▶ _Page-level text extractions_:
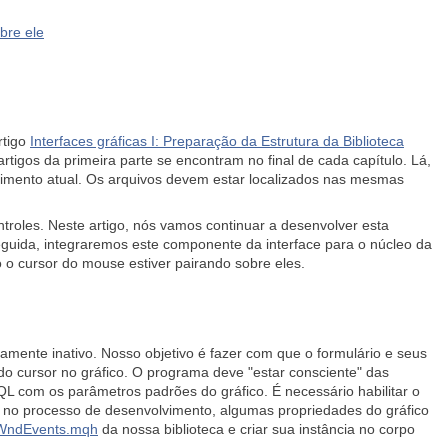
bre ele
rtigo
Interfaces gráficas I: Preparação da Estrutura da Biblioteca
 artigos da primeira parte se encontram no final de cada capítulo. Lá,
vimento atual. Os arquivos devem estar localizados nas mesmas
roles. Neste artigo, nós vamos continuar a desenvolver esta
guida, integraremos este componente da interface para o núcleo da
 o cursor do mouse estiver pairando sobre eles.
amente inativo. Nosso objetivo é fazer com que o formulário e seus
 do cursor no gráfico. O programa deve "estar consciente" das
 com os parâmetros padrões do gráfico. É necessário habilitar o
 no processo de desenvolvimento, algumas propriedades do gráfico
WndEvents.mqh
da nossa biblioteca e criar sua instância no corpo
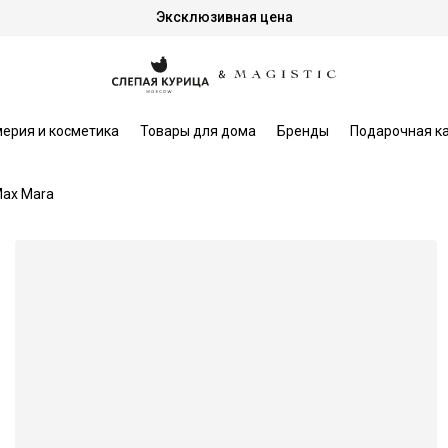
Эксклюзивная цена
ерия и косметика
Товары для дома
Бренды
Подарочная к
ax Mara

▶ _Task_: The records above are to be retyped exactly, with every picture left out.

▶ _Answer section_:
bre ele
rtigo
Interfaces gráficas I: Preparação da Estrutura da Biblioteca
 artigos da primeira parte se encontram no final de cada capítulo. Lá,
vimento atual. Os arquivos devem estar localizados nas mesmas
roles. Neste artigo, nós vamos continuar a desenvolver esta
guida, integraremos este componente da interface para o núcleo da
 o cursor do mouse estiver pairando sobre eles.
amente inativo. Nosso objetivo é fazer com que o formulário e seus
 do cursor no gráfico. O programa deve "estar consciente" das
 com os parâmetros padrões do gráfico. É necessário habilitar o
 no processo de desenvolvimento, algumas propriedades do gráfico
WndEvents.mqh
da nossa biblioteca e criar sua instância no corpo
Эксклюзивная цена
ерия и косметика
Товары для дома
Бренды
Подарочная к
ax Mara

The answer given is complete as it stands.